一方で、毎日の仕事を淡々とこなしていくことが中心になり、若い頃に思い描いていた「行政を変える」というような大きな理想は、次第に現実の仕事の中へ埋もれていきました。

私は中級職で採用されたため、入区一年目に「能力認定試験」を受け、合格しました。

それでも上級職で採用された同期より、スタートは一年遅れたことになります。

若い頃の私は、そんなことにもこだわっていました。

「もっと上を目指せたのではないか」

そんな思いは、長い公務員生活のどこかにずっと残っていたように思います。

それでも公務員を辞めなかった

仕事に疑問を感じたことは、一度や二度ではありません。

それでも私は辞めませんでした。

結婚し、子どもが生まれ、家族を養う立場になったからです。

毎月決まった日に給料が入る。

景気が悪くなっても、突然会社がなくなる心配はほとんどない。

住宅ローンを組むこともできる。

子どもの教育についても、ある程度先を見通して考えることができる。

若い頃には、それほど大きな魅力だと思っていなかった「安定」が、家族を持ってからは非常に大きな意味を持つようになりました。

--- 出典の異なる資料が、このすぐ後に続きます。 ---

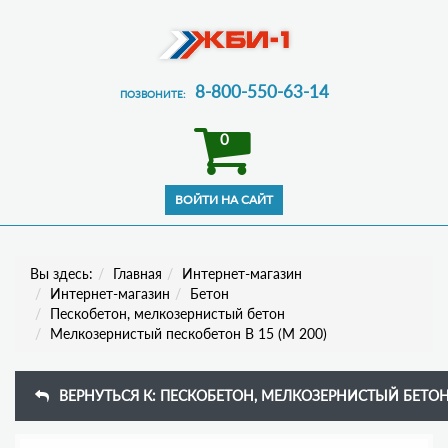
8-800-550-63-14
ПОЗВОНИТЕ:
0
Вы здесь:
Главная
Интернет-магазин
Интернет-магазин
Бетон
Пескобетон, мелкозернистый бетон
Мелкозернистый пескобетон В 15 (М 200)
ВЕРНУТЬСЯ К: ПЕСКОБЕТОН, МЕЛКОЗЕРНИСТЫЙ БЕТО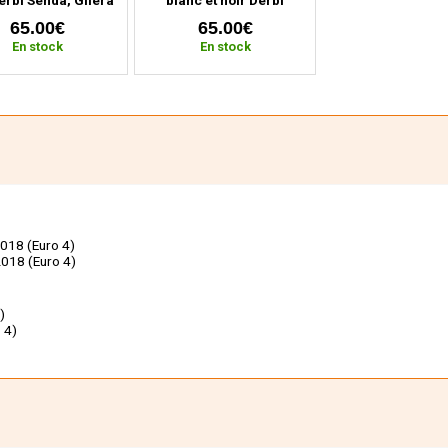
RCR (depuis 2018)
Senda, Gilera SMT, RCR
65.00€
65.00€
(depuis 2018)
En stock
En stock
2018 (Euro 4)
2018 (Euro 4)
)
 4)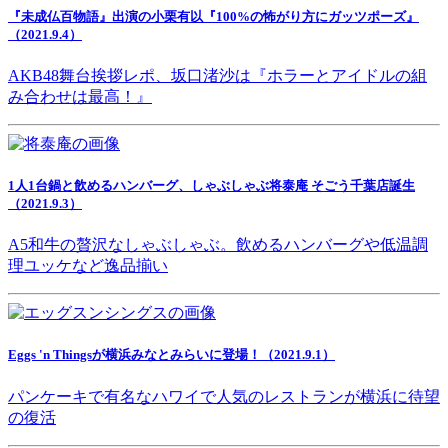
『未成仏百物語』出演の小栗有以『100%の怖がり方にガッツポーズ』
（2021.9.4）
AKB48舞台挨拶レポ、坂口渚沙は『ホラーとアイドルの組
み合わせは最高！』
1人1台鍋と飲めるハンバーグ、しゃぶしゃぶ将泰庵 そごう千葉店誕生
（2021.9.3）
A5和牛の贅沢なしゃぶしゃぶ。飲めるハンバーグや低温調
理ユッケなど逸品揃い
Eggs 'n Thingsが横浜みなとみらいに登場！（2021.9.1）
パンケーキで有名なハワイで人気のレストランが横浜に待望
の復活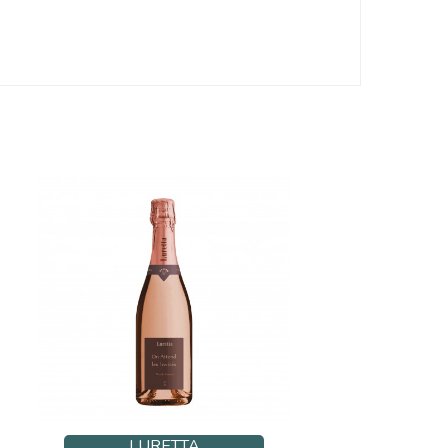
LURETTA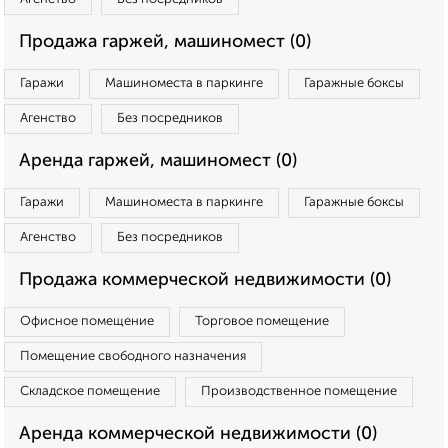
Продажа гаржей, машиномест (0)
Гаражи
Машиноместа в паркинге
Гаражные боксы
Агенство
Без посредников
Аренда гаржей, машиномест (0)
Гаражи
Машиноместа в паркинге
Гаражные боксы
Агенство
Без посредников
Продажа коммерческой недвижимости (0)
Офисное помещение
Торговое помещение
Помещение свободного назначения
Складское помещение
Производственное помещение
Аренда коммерческой недвижимости (0)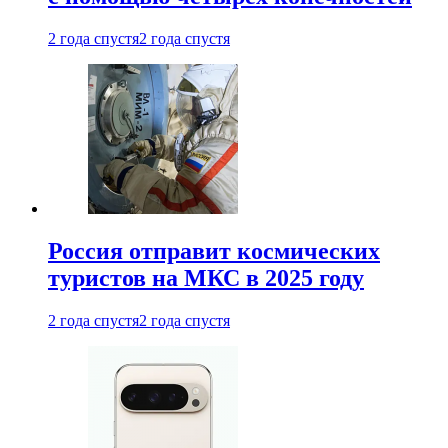
2 года спустя
2 года спустя
Россия отправит космических
туристов на МКС в 2025 году
2 года спустя
2 года спустя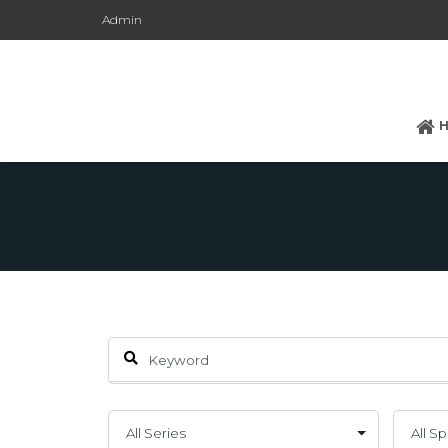
Admin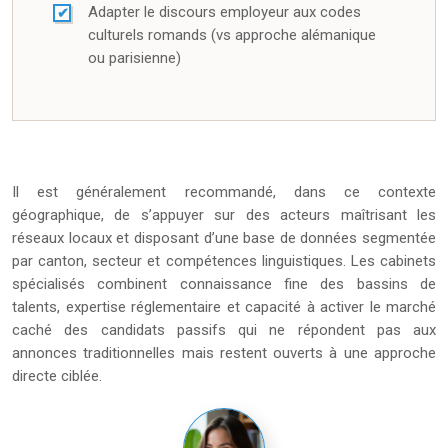
Adapter le discours employeur aux codes
culturels romands (vs approche alémanique
ou parisienne)
Il est généralement recommandé, dans ce contexte
géographique, de s’appuyer sur des acteurs maîtrisant les
réseaux locaux et disposant d’une base de données segmentée
par canton, secteur et compétences linguistiques. Les cabinets
spécialisés combinent connaissance fine des bassins de
talents, expertise réglementaire et capacité à activer le marché
caché des candidats passifs qui ne répondent pas aux
annonces traditionnelles mais restent ouverts à une approche
directe ciblée.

子ども二人を育て、二人とも中高一貫校へ通わせることができました。

住まいも、アパートからマンション、そして一戸建てへと変わりました。

派手な人生ではありません。

それでも、家族の生活を守りながら人生設計を立てられたことは、公務員として働いた大きなメリットだったと思います。

若い頃には分からなかった「安定」の価値

退職してから、もう一つ実感したことがあります。

年金です。

現役時代には、老後のことなど遠い未来の話でした。

ところが実際に年金を受け取る年齢になると、長く働き続けたことの意味を感じます。

また、現役時代には財形貯蓄や積立型の年金なども利用していました。

若い頃から少しずつ積み立ててきたものが、退職後の生活を支えてくれています。

在職中の給与だけではありません。

退職した後まで生活設計を立てやすい。

これは、長く公務員を続けて初めて分かったメリットでした。

ただし、公務員になれば老後が自動的に安泰になる、という意味ではありません。

制度も時代とともに変わります。

現役のうちから、自分で貯蓄や資産形成を考えておくことは必要だと思います。

公務員になって失ったものもある

では、公務員になったことに後悔はないのか。

そう聞かれると、少し考えてしまいます。

本当は弁護士になりたかった。

大学で理系を選び、物理を勉強してみたかったという思いもあります。

もっと大きな組織で仕事をしてみたかった。

違う世界に飛び込んでいたら、まったく別の人生があったのかもしれません。

しかし、それは公務員になったから失ったというより、一つの人生を選んだことで、選ばなかった人生が残ったということなのでしょう。

どんな道を選んでも、同じことなのかもしれません。

43年間働いた今、公務員になって良かったのか

公務員になって良かったのか。

今の私なら、

「良かったと思う」

と答えます。

若い頃に思い描いていたような公務員人生ではありませんでした。

腹を立てたこともあります。

辞めたいと思ったこともあります。

もっと違う人生があったのではないか、と考えたこともあります。

それでも長い年月を振り返ると、公務員という仕事が私と家族の生活を支えてくれたことは間違いありません。

そして退職した今も、その恩恵を受けています。

だから、公務員を目指している若い人に「公務員はおすすめですか」と聞かれれば、

私は「おすすめできる仕事です」と答えます。

ただし、

安定しているから、という理由だけで選んでほしくはありません。

公務員も一つの仕事です。

人間関係もあります。

異動もあります。

理不尽なこともあります。

理想と現実の違いに悩むこともあります。

そのうえで、自分はどんな人生を送りたいのか。

そこまで考えて選んでほしいと思います。

43年間働いた私には、公務員になったことへの後悔はありません。

でも、

「もう一度20代に戻ったら、また同じ道を選ぶか」

と聞かれたら――。

私は少しだけ、答えに迷うと思います。